She wanted Andy to marry her.
The thought made her laugh, low and surprised. It was so obvious, it felt like a prank she’d been playing on herself for years and only just now discovered the punchline. But it was true. She wanted it. Not instead of Laura, not as a prize, but as a promise. Not because she needed rescuing, not because she needed to be fixed, but because she wanted to choose him, and she wanted him to choose her.
She wanted to be chosen for always, not just for as long as she was useful. She wanted to stand in front of everyone—here, at the arch, or in a grocery store back home, or on a pier in some other world—and say it out loud: I choose you. It didn’t even matter that she wouldn’t be the only one to want that, or that she might not be the first. She didn’t mind sharing Andy, and she loved the other women like the sisters she had never had. She just wanted to belong.
She sat with the idea for a while, letting it warm her. It didn’t fix everything. She was still going to worry, still going to feel the tug of being not-quite-enough some days, but for the first time she felt the courage to say what she wanted, and not just settle for what she was given.
She stood, stretched, and shook the stiffness out of her legs. Her body still ached, her breasts still pulled at her center of gravity, but she felt lighter now, like she could maybe run all the way to the edge of the world if she had to. She dusted moss off her knees, smiled at the arch, and promised herself she’d do it—she’d say the words, no matter how scary it felt.

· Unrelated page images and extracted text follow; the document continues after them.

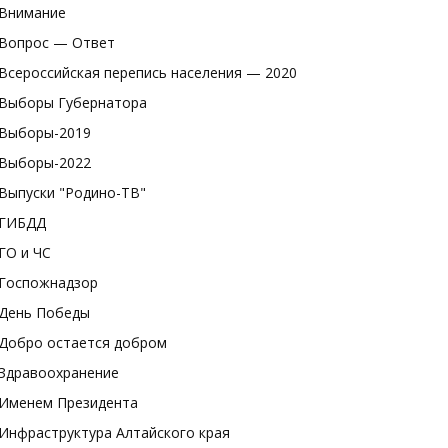
Внимание
Вопрос — Ответ
Всероссийская перепись населения — 2020
Выборы Губернатора
Выборы-2019
Выборы-2022
Выпуски "Родино-ТВ"
ГИБДД
ГО и ЧС
Госпожнадзор
День Победы
Добро остается добром
Здравоохранение
Именем Президента
Инфраструктура Алтайского края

As she left the Chapel, a deep gong rang out from somewhere across the island, vibrating through the morning air. Dawn paused, listening as the sound faded into birdsong. Before she could wonder what it meant, Mildred appeared around the bend in the path, like a patch of darkness taking shape.
"There you are," Mildred said, smoothing her perpetually perfect hair. "Banquet hall at two. Special announcement." Her eyes lingered on Dawn's face a moment longer than necessary. "Don't be late."
Dawn nodded, watching Mildred retreat down the path. She didn't know what would happen next, but for the first time in forever, she wanted to find out.
The path to Room 1 was never the same twice. Riley said it was a trick of the gardens, how the winding stones and shadowed hedges seemed to rearrange themselves just enough that you never got too comfortable. Chloe wasn’t sure if that was magic or just Riley being Riley, but she let herself be led anyway, following the flicker of her girlfriend’s red-black hair as it whipped and shimmered in the morning light.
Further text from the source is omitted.